柏拉圖的早期著作《伊翁 (Ion)》篇已在追問詩人知識內涵的問題。這篇早期對話似乎顯露與《蘇格拉底的辯詞 (Apology of Socrates)》22a8-c3 類似的看法,即詩人,還有傳唱他們作品的吟遊詩人,並非靠知識,而是靠某種天份或靈感 (enthousiazō: Ion 533e5; Apology 22c1) 而講出高貴有教益的故事。然而「詩與哲學之爭」說法的出處是中期對話《理想國》。此對話的兩大主題是正義與哲學;兩者的培養與保存都在於教育 (376e2、423e1-4、498b3-4、548b7-c2);此對話對詩的討論於是是在倫理、政治與教育的脈絡下出現的。蘇格拉底在此對話的尾聲說:「詩與哲學的爭執由來已久。」(607b5-6) 據此,可說兩方在爭的是教育的資格。[1]所謂教育,不只是單純的灌輸知識,而是人格的養成:人作為人該培養的品行、該研究的學問、對生活該有的心態。有教育人類資格的一方必須有智慧,知道人該如何生活。不同的哲學家雖然各有各的看法,不同的詩人也各有各的看法,但將兩者作為截然相對的「人生智慧」加以反思時,哲學家之間的區別、詩人間的區別,是相對不重要的 (600a4-b5)。哲學家共享的價值觀與生活原則,如何與詩人共享的價值觀與生活原則針鋒相對,是詩與哲學之爭要處理的課題。
詩與哲學還可以說是文類或話語上的較勁。究竟是以譬喻、抒情為重的文學修辭才能表達人生、宇宙的意義?還是以論證與概念的推演為主軸的理性、邏輯話語更恰當?從柏拉圖的角度看,這種「文學還是邏輯」的爭論,與世界觀、價值觀之爭有密切關係。從柏拉圖的角度看,「風格」並不是一個純粹美學的問題,語言也不是一個中立的媒介:我們如何說話會影響我們看待世界的方式;我們對周遭的事物不同的反應,也會左右我們說話的風格與姿態 (Ferrari, 1987: 118; Murray, 1996: 4; Burnyeat, 1997: 218)。了解詩與哲學之爭,部分是在追問,不同文化中稱之為「詩」(poiēsis, poetry) 的文類或話語模式,是否伴隨著某個特定的世界觀與價值觀,這樣的價值觀又是什麼?哲學作品的文體與論述方式又伴隨著怎樣的世界觀與價值觀?

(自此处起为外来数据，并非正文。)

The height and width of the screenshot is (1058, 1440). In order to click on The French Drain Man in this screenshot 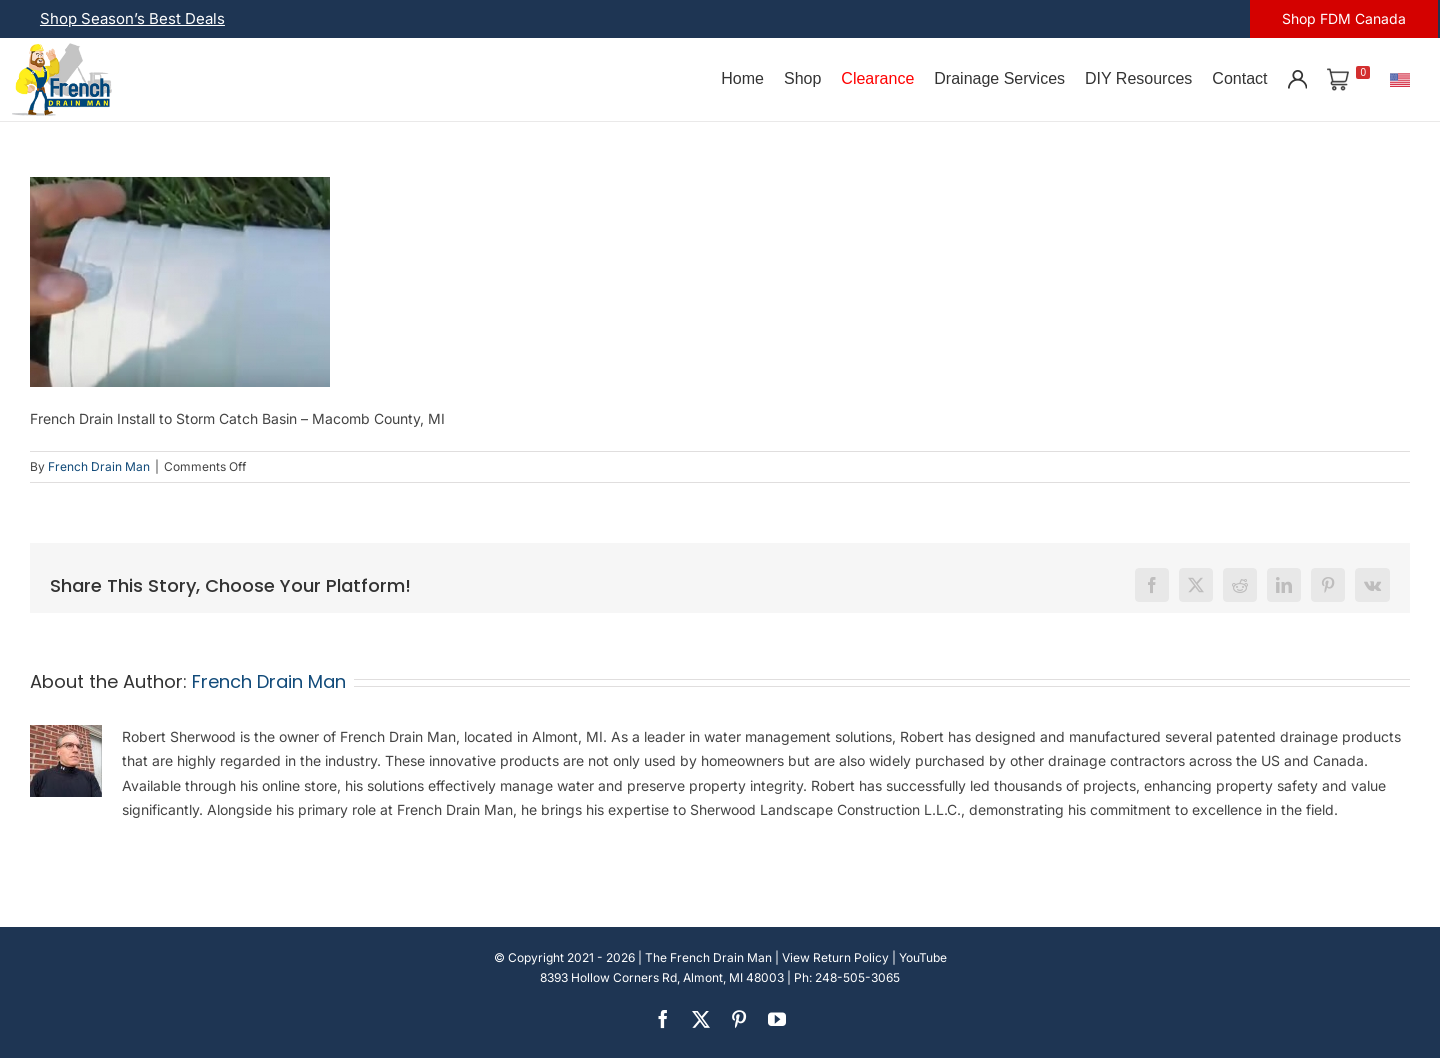, I will do `click(708, 957)`.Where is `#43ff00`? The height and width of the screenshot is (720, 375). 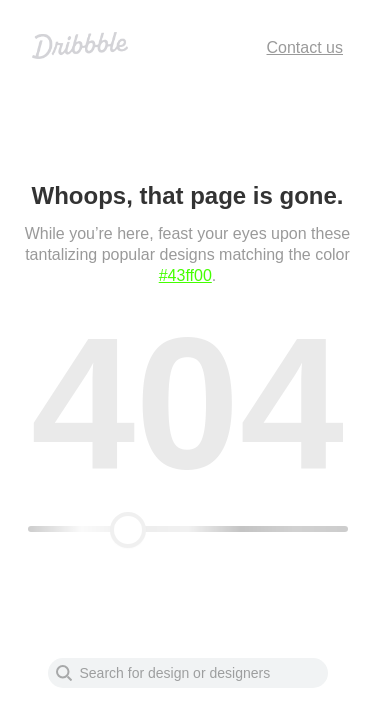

蘇格拉底說這一爭執由來已久。不管史實是否如此,這形容詞暗示,這一紛爭已經持續了很久,但尚無定論。此外,蘇格拉底雖站在哲學一方批評詩,最終仍保持開放的態度。既然詩與哲學之爭是古老的,蘇格拉底又有讓對話持續的誠意,詩與哲學之爭恐怕沒有蓋棺定論之日。
以《理想國》601a4-b4 與 603c5-9 為線索,或可如此界定詩:詩是用有韻律、能入曲調的語言,講述人的各種行動與際遇,還有他們對自身與他人行動與際遇的評價與反應。這一界定給出了詩的形式與內容。詩用的是優美、能打動人、朗朗上口的語言。連像希臘喜劇中的對話,彷彿只是在重現日常生活的語言時,詩人也會考慮韻律、用詞的巧妙轉折等具藝術性質的手法。詩的內容則是人行動的世界。哲學家用詩句解釋宇宙的規律並據此給出生活的勸誡,並不符合這裡詩的定義。反之,描繪歷史或神話故事的畫,或紀念英雄的塑像,也不算是詩,因為它並未以語言來呈現人的行動或成就。英雄史詩、劇場上演的悲喜劇、抒情詩,都屬於這裡界定的「詩」。
詩似乎可以廣義地理解為「說故事的文學」。[2]那麼小說、電視、電影,是否也算是這裡界定的詩呢?這個問題既有助於我們理解詩與哲學之爭的當今意義,也有助於澄清柏拉圖所謂的「詩」的特殊性質。小說恐怕並不完全符合這裡講的詩的定義。這一方面是因為小說通常採非韻文的形式寫作。但另一方面,更重要的理由是,閱讀小說在今日通常是個人的行為。一群人聚會,集體輪流朗讀小說,這樣的活動幾乎不再存在。以上對詩的定義雖未觸及此點,但是柏拉圖在想的詩,具有強烈的集體性格。詩不只是作品,還是集體事件:它是一個社會,一個城邦中的公民,能在當下一同享受、迷醉的故事。在這個意義上,電視比小說更接近「詩」一些,因為它常常是家人一同觀看的;電影則更加如此。詩的公共性對於理解柏拉圖的批判(詳下 §3.1)相當重要 (Burnyeat, 1997: 244)。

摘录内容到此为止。